[Collected data]
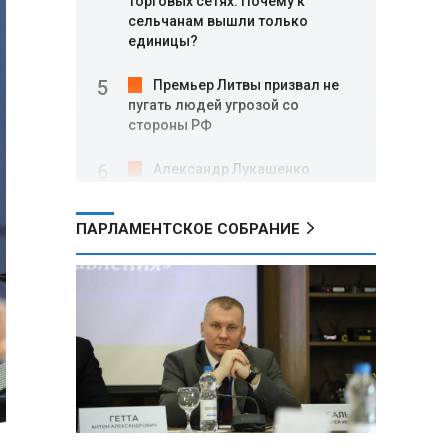
торговых сетях: Почему к
сельчанам вышли только
единицы?
Премьер Литвы призвал не
пугать людей угрозой со
стороны РФ
Александр Лукашенко
подарили белорусский бинокль,
изготовленный по стандартам
ПАРЛАМЕНТСКОЕ СОБРАНИЕ
НАТО
В Белгородской области при
новых атаках ВСУ пострадали
еще четыре человека
Александр Лукашенко о
работе Белкоопсоюза: «Если это
так, это жуть»
Минск возглавил рейтинг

▶ [Exercise prompt]:
All of the data above should be printed again exactly, though none of the pictures belong in the copy.

▶ [Task answer]:
торговых сетях: Почему к
сельчанам вышли только
единицы?
Премьер Литвы призвал не
пугать людей угрозой со
стороны РФ
Александр Лукашенко
подарили белорусский бинокль,
изготовленный по стандартам
ПАРЛАМЕНТСКОЕ СОБРАНИЕ
НАТО
В Белгородской области при
новых атаках ВСУ пострадали
еще четыре человека
Александр Лукашенко о
работе Белкоопсоюза: «Если это
так, это жуть»
Минск возглавил рейтинг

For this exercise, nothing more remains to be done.